The records below are to be copied word for word, with every picture left out.

Source records
- Opening Delimiter -
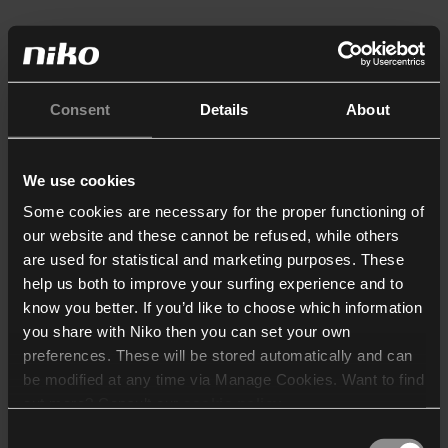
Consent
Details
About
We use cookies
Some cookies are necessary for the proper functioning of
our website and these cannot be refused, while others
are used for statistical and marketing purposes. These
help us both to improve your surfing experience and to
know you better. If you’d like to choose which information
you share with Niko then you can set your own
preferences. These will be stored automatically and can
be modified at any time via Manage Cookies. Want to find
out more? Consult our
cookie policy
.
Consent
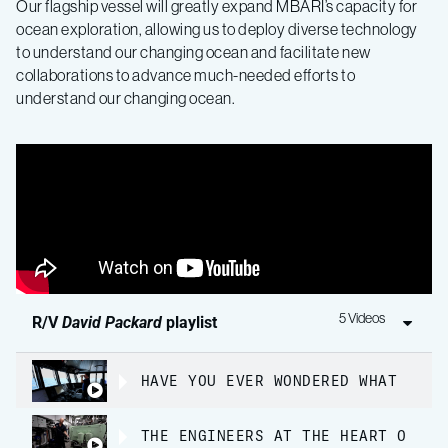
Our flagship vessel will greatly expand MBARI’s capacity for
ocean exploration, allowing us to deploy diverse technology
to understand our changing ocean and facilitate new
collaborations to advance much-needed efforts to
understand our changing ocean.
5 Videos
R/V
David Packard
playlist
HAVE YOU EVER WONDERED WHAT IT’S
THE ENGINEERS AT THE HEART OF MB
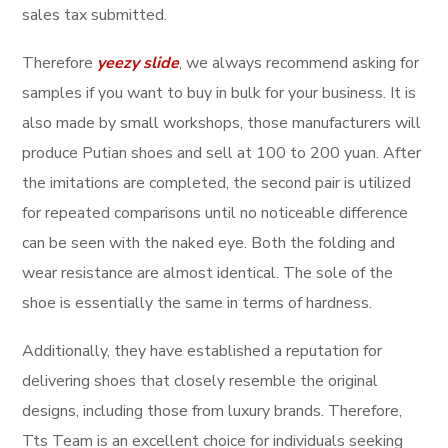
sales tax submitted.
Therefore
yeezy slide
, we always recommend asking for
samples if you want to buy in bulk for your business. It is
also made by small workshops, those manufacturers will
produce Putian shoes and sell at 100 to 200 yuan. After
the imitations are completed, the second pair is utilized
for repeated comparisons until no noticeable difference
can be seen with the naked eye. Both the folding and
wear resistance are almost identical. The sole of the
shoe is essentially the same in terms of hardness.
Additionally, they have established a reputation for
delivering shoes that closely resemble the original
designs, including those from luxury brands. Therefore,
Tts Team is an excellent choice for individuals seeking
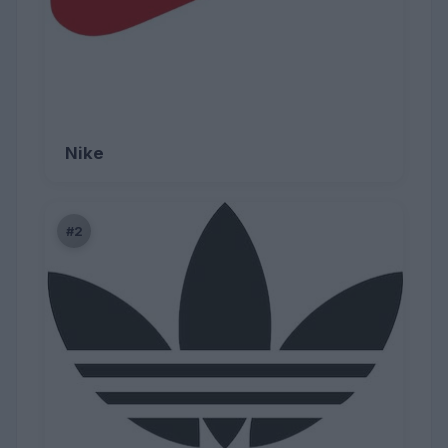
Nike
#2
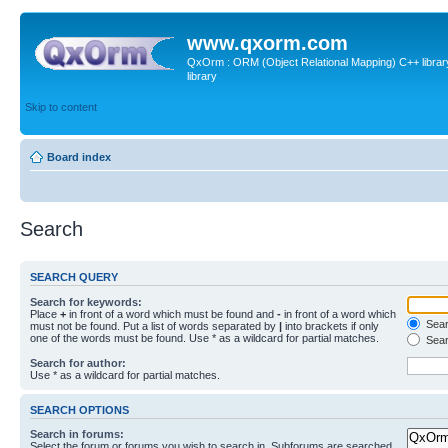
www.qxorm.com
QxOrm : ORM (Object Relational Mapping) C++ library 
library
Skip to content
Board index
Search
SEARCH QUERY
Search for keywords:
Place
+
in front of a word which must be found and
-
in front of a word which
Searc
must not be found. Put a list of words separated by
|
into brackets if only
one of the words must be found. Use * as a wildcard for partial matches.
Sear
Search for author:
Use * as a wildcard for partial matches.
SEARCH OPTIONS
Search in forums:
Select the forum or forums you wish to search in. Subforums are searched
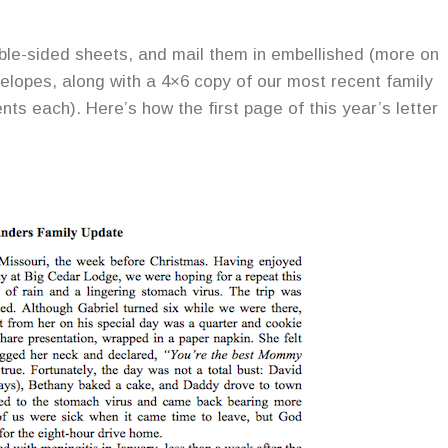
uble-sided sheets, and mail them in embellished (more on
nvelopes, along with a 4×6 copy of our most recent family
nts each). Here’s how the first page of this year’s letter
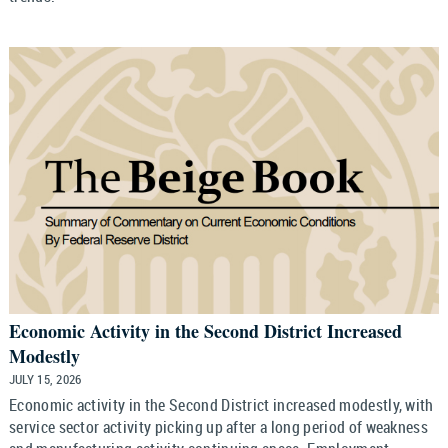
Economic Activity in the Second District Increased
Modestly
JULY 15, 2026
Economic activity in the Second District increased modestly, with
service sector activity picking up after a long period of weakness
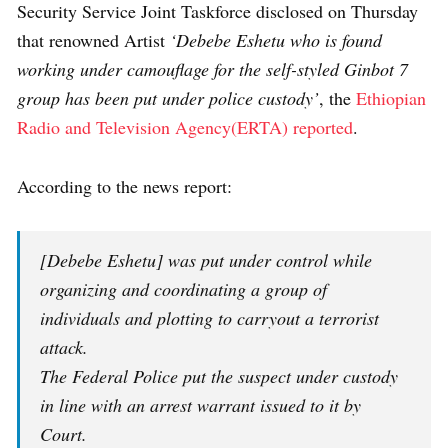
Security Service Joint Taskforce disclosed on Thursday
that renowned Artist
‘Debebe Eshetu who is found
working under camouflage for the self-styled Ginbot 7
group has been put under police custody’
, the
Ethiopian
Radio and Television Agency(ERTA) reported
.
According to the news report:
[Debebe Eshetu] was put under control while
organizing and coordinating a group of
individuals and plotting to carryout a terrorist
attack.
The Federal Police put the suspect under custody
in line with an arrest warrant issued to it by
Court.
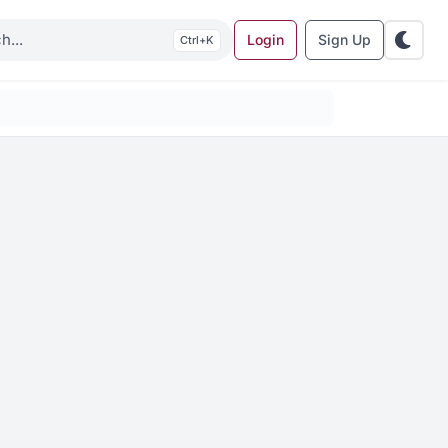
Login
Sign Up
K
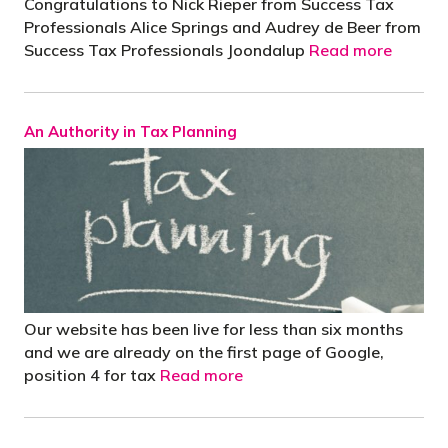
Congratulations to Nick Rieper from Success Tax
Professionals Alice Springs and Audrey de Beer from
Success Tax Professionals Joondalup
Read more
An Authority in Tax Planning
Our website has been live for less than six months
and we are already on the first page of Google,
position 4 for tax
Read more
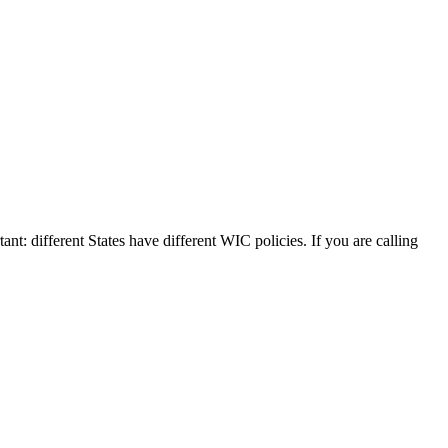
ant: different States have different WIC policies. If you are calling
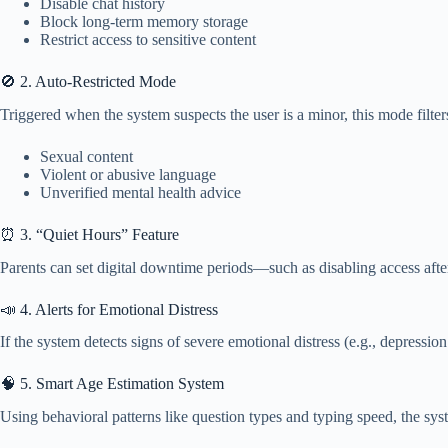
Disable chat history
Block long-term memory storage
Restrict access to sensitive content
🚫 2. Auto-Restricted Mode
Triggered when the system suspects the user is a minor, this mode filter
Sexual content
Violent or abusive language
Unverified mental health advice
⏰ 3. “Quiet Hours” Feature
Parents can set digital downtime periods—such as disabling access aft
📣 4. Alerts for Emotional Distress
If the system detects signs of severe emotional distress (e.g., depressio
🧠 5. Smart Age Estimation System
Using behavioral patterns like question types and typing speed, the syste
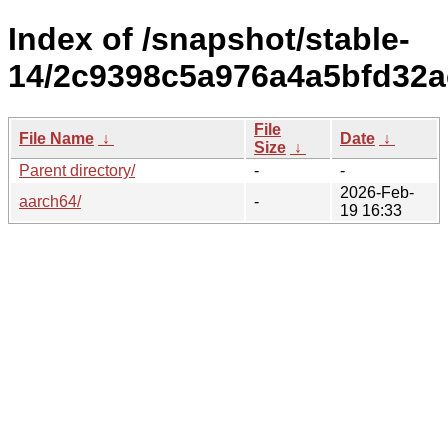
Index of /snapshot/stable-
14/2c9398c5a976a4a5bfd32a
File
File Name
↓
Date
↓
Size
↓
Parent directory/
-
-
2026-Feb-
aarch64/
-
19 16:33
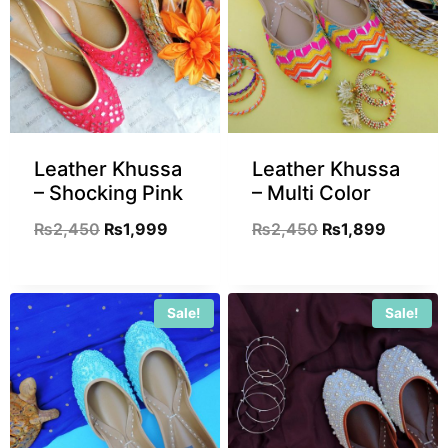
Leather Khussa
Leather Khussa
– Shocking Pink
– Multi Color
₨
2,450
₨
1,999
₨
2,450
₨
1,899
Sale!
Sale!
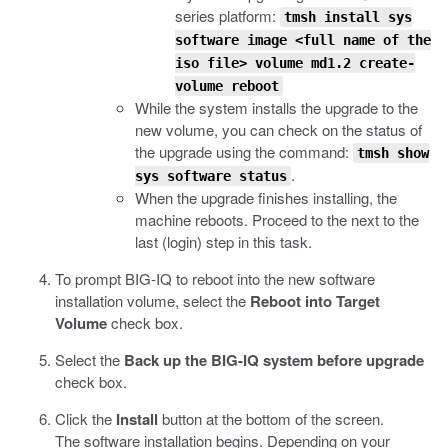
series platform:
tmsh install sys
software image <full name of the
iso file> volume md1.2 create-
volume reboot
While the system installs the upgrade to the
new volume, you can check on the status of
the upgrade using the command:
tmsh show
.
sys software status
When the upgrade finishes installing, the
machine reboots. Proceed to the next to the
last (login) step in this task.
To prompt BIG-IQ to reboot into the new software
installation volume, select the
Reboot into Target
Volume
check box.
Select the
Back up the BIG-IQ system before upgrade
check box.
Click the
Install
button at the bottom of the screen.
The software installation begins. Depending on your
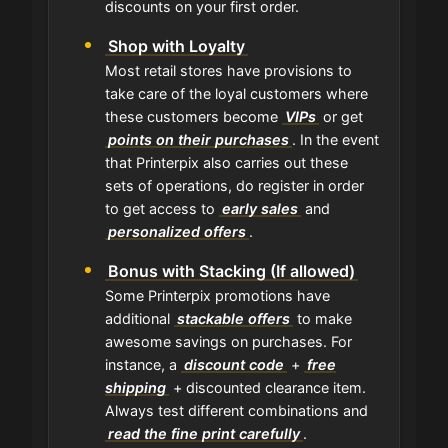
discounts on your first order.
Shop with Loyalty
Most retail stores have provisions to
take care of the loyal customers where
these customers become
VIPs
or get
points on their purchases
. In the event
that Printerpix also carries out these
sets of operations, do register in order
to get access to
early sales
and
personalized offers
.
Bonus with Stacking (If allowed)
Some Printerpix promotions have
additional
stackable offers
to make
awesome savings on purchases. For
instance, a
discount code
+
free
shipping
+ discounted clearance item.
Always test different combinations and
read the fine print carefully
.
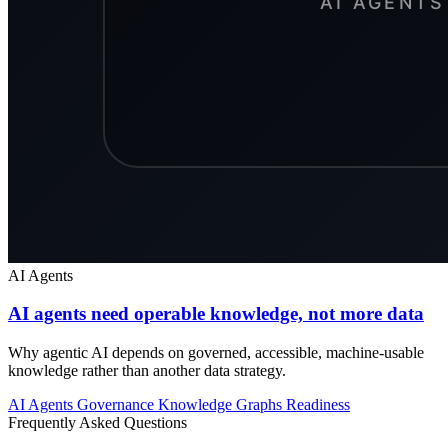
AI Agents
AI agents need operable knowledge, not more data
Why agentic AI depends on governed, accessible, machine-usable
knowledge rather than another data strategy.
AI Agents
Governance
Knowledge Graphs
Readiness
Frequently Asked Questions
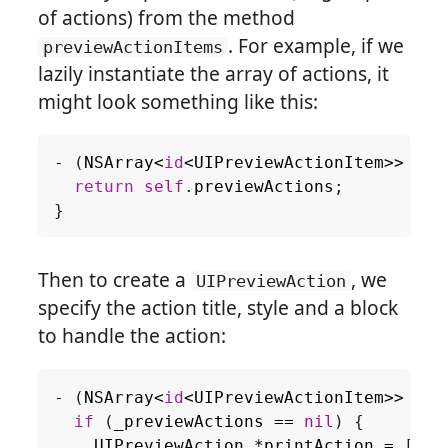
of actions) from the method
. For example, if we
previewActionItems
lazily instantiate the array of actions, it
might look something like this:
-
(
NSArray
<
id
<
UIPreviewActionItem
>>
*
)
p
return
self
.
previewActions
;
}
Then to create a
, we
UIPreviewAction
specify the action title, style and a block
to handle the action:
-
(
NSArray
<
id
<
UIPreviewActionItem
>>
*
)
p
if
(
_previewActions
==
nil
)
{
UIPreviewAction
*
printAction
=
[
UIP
- Closing Delimiter -
* _Solution below_
Consent
Details
About
We use cookies
Some cookies are necessary for the proper functioning of
our website and these cannot be refused, while others
are used for statistical and marketing purposes. These
help us both to improve your surfing experience and to
know you better. If you’d like to choose which information
you share with Niko then you can set your own
preferences. These will be stored automatically and can
be modified at any time via Manage Cookies. Want to find
out more? Consult our
cookie policy
.
Consent
Our flagship vessel will greatly expand MBARI’s capacity for
ocean exploration, allowing us to deploy diverse technology
to understand our changing ocean and facilitate new
collaborations to advance much-needed efforts to
understand our changing ocean.
5 Videos
R/V
David Packard
playlist
HAVE YOU EVER WONDERED WHAT IT’S
THE ENGINEERS AT THE HEART OF MB
sales tax submitted.
Therefore
yeezy slide
, we always recommend asking for
samples if you want to buy in bulk for your business. It is
also made by small workshops, those manufacturers will
produce Putian shoes and sell at 100 to 200 yuan. After
the imitations are completed, the second pair is utilized
for repeated comparisons until no noticeable difference
can be seen with the naked eye. Both the folding and
wear resistance are almost identical. The sole of the
shoe is essentially the same in terms of hardness.
Additionally, they have established a reputation for
delivering shoes that closely resemble the original
designs, including those from luxury brands. Therefore,
Tts Team is an excellent choice for individuals seeking
Nike
#2
www.qxorm.com
QxOrm : ORM (Object Relational Mapping) C++ library 
library
Skip to content
Board index
Search
SEARCH QUERY
Search for keywords:
Place
+
in front of a word which must be found and
-
in front of a word which
Searc
must not be found. Put a list of words separated by
|
into brackets if only
one of the words must be found. Use * as a wildcard for partial matches.
Sear
Search for author:
Use * as a wildcard for partial matches.
SEARCH OPTIONS
Search in forums:
Select the forum or forums you wish to search in. Subforums are searched
uble-sided sheets, and mail them in embellished (more on
nvelopes, along with a 4×6 copy of our most recent family
nts each). Here’s how the first page of this year’s letter
Economic Activity in the Second District Increased
Modestly
JULY 15, 2026
Economic activity in the Second District increased modestly, with
service sector activity picking up after a long period of weakness
Security Service Joint Taskforce disclosed on Thursday
that renowned Artist
‘Debebe Eshetu who is found
working under camouflage for the self-styled Ginbot 7
group has been put under police custody’
, the
Ethiopian
Radio and Television Agency(ERTA) reported
.
According to the news report:
[Debebe Eshetu] was put under control while
organizing and coordinating a group of
individuals and plotting to carryout a terrorist
attack.
The Federal Police put the suspect under custody
in line with an arrest warrant issued to it by
Court.
Login
Sign Up
K
Congratulations to Nick Rieper from Success Tax
Professionals Alice Springs and Audrey de Beer from
Success Tax Professionals Joondalup
Read more
An Authority in Tax Planning
Our website has been live for less than six months
and we are already on the first page of Google,
position 4 for tax
Read more
ant: different States have different WIC policies. If you are calling
Disable chat history
Block long-term memory storage
Restrict access to sensitive content
🚫 2. Auto-Restricted Mode
Triggered when the system suspects the user is a minor, this mode filter
Sexual content
Violent or abusive language
Unverified mental health advice
⏰ 3. “Quiet Hours” Feature
Parents can set digital downtime periods—such as disabling access aft
📣 4. Alerts for Emotional Distress
If the system detects signs of severe emotional distress (e.g., depressio
🧠 5. Smart Age Estimation System
Using behavioral patterns like question types and typing speed, the syste
Index of /snapshot/stable-
14/2c9398c5a976a4a5bfd32a
File
File Name
↓
Date
↓
Size
↓
Parent directory/
-
-
2026-Feb-
aarch64/
-
19 16:33
Leather Khussa
Leather Khussa
– Shocking Pink
– Multi Color
₨
2,450
₨
1,999
₨
2,450
₨
1,899
Sale!
Sale!
series platform:
tmsh install sys
software image <full name of the
iso file> volume md1.2 create-
volume reboot
While the system installs the upgrade to the
new volume, you can check on the status of
the upgrade using the command:
tmsh show
.
sys software status
When the upgrade finishes installing, the
machine reboots. Proceed to the next to the
last (login) step in this task.
To prompt BIG-IQ to reboot into the new software
installation volume, select the
Reboot into Target
Volume
check box.
Select the
Back up the BIG-IQ system before upgrade
check box.
Click the
Install
button at the bottom of the screen.
The software installation begins. Depending on your
discounts on your first order.
Shop with Loyalty
Most retail stores have provisions to
take care of the loyal customers where
these customers become
VIPs
or get
points on their purchases
. In the event
that Printerpix also carries out these
sets of operations, do register in order
to get access to
early sales
and
personalized offers
.
Bonus with Stacking (If allowed)
Some Printerpix promotions have
additional
stackable offers
to make
awesome savings on purchases. For
instance, a
discount code
+
free
shipping
+ discounted clearance item.
Always test different combinations and
read the fine print carefully
.
AI Agents
AI agents need operable knowledge, not more data
Why agentic AI depends on governed, accessible, machine-usable
knowledge rather than another data strategy.
AI Agents
Governance
Knowledge Graphs
Readiness
Frequently Asked Questions
of actions) from the method
. For example, if we
previewActionItems
lazily instantiate the array of actions, it
might look something like this:
-
(
NSArray
<
id
<
UIPreviewActionItem
>>
*
)
p
return
self
.
previewActions
;
}
Then to create a
, we
UIPreviewAction
specify the action title, style and a block
to handle the action:
-
(
NSArray
<
id
<
UIPreviewActionItem
>>
*
)
p
if
(
_previewActions
==
nil
)
{
UIPreviewAction
*
printAction
=
[
UIP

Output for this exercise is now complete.